I arrive at the ground without a ticket and my tuk-tuk is immediately swarming with local ‘touts’ who offer to get me into the ground for between 2-5000 rupees. Although security is tight, I march up the main gate steward and show him my medicine packet, which I explain must be delivered at once to my sick friend inside the ground.


The perfect blag, this. Inspired!


On arrival at the “Feral Corner” I am surprisingly greeted most warmly, and England complete what in the end is the simple task of scoring 90-odd to win.


As we all go onto the pitch after the game , an inebriated Tufty Wurzel takes me to one side and tells me how much he has enjoyed the tour and thanks me / us for helping in this.


This is the first time anyone has said anything nice to me on tour ever, and I am suitably embarrassed.


However, this seems fully in accord with the aims and ambitions of the Addis Army.


It is clear to me that Tufty has the cricket bug now, and I suspect it will take more than a packet of evil-smelling Sri Lankan antibiotics to cure him!


Now it is presentation time, and the ECB / SL panel are stood in the blazing afternoon sun on a podium.


Giles Clarke is clad in a classy black padded suit and tie, which I can only imagine must be murder to wear in this heat , and when he is announced , he is roundly booed by the England supporters – although I refrain from such childishness of course…...!


The players throw various items of clothing into the crowd and, after just missing out on Jonathan Trott’s jock strap, Tractor succeeds in plucking Alastair Cooke’s left hand batting glove out of the air and dons this with the air of a girl who has just won the lottery. PC Tintin grins like a Cheshire Cat, possibly imagining the sexual possibilities this may open up.


Sad farewells are said on the pitch and I return to the hotel room where I find Herbie, curled up disconsolately on his bed with an exhausted expression reminiscent of Gollum after he had just lost his Precious.


I ask him what is wrong.


“That’s it, Midnight. That’s it. My internet access has expired. I’m not paying another f***ing $65. I can’t use my laptop anymore - I’m f***ing knackered now.”

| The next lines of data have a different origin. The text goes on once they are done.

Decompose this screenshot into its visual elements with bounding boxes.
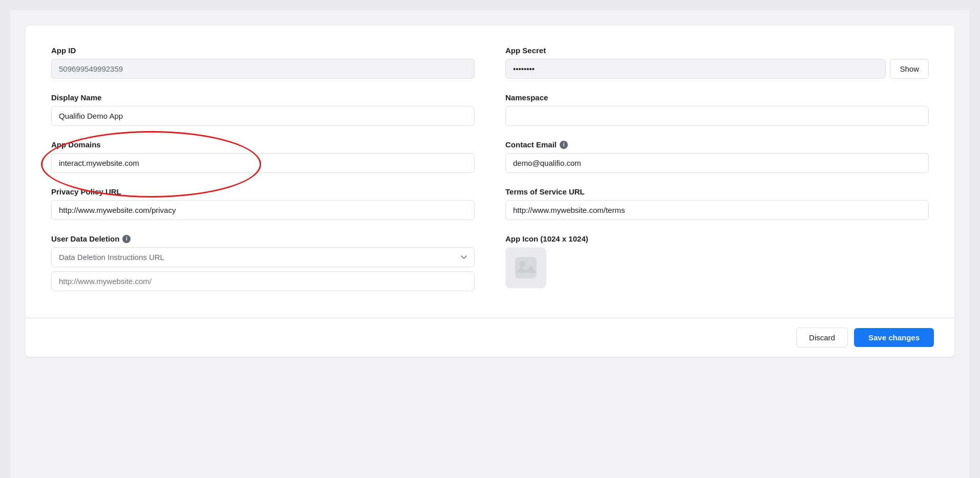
settings-card: App ID App Secret Show Display Name Name… (26, 26, 954, 357)
user-data-deletion-info-icon[interactable]: i (122, 235, 131, 243)
display-name-group: Display Name (51, 93, 475, 126)
contact-email-group: Contact Email i (505, 140, 929, 173)
secret-row: Show (505, 59, 929, 79)
app-domains-group: App Domains (51, 140, 475, 173)
namespace-input[interactable] (505, 106, 929, 126)
app-icon-label: App Icon (1024 x 1024) (505, 234, 929, 243)
show-secret-button[interactable]: Show (890, 59, 929, 79)
privacy-policy-input[interactable] (51, 200, 475, 220)
svg-rect-0 (515, 257, 537, 278)
app-secret-input[interactable] (505, 59, 886, 79)
save-changes-button[interactable]: Save changes (854, 328, 934, 347)
app-icon-placeholder[interactable] (505, 247, 546, 288)
terms-of-service-input[interactable] (505, 200, 929, 220)
app-icon-group: App Icon (1024 x 1024) (505, 234, 929, 291)
app-domains-label: App Domains (51, 140, 475, 149)
terms-of-service-label: Terms of Service URL (505, 187, 929, 196)
app-icon-svg (513, 255, 539, 280)
data-deletion-url-input[interactable] (51, 271, 475, 291)
contact-email-input[interactable] (505, 153, 929, 173)
app-secret-label: App Secret (505, 46, 929, 55)
app-id-label: App ID (51, 46, 475, 55)
action-bar: Discard Save changes (26, 318, 954, 357)
app-id-group: App ID (51, 46, 475, 79)
display-name-label: Display Name (51, 93, 475, 102)
form-grid: App ID App Secret Show Display Name Name… (51, 46, 929, 306)
namespace-group: Namespace (505, 93, 929, 126)
svg-point-1 (520, 262, 526, 268)
app-domains-input[interactable] (51, 153, 475, 173)
privacy-policy-group: Privacy Policy URL (51, 187, 475, 220)
contact-email-info-icon[interactable]: i (560, 141, 568, 149)
user-data-deletion-dropdown[interactable]: Data Deletion Instructions URL (51, 247, 475, 267)
user-data-deletion-label: User Data Deletion i (51, 234, 475, 243)
display-name-input[interactable] (51, 106, 475, 126)
user-data-deletion-group: User Data Deletion i Data Deletion Instr… (51, 234, 475, 291)
discard-button[interactable]: Discard (796, 328, 848, 347)
privacy-policy-label: Privacy Policy URL (51, 187, 475, 196)
terms-of-service-group: Terms of Service URL (505, 187, 929, 220)
app-secret-group: App Secret Show (505, 46, 929, 79)
contact-email-label: Contact Email i (505, 140, 929, 149)
namespace-label: Namespace (505, 93, 929, 102)
app-id-input[interactable] (51, 59, 475, 79)
data-deletion-url-row (51, 271, 475, 291)
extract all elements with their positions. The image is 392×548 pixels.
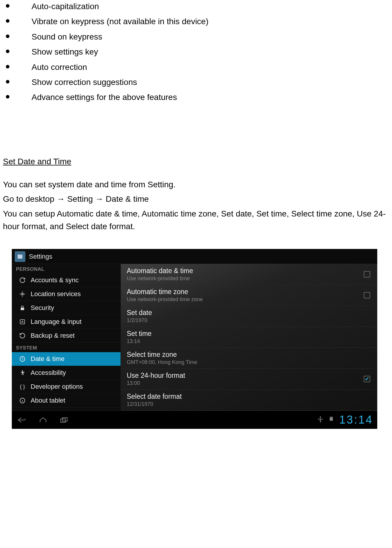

As we wait for our pickup to take us to the airport, while Herbie sleeps uneasily & fitfully, his laptop sits on the table in the corner of the room.


Its flashes and noises become less and less frequent until finally, like the Terminators life force, they expire. The lights go out. All is silence.


Another great tour ends - maybe see you in India but most definitely in N--Z------!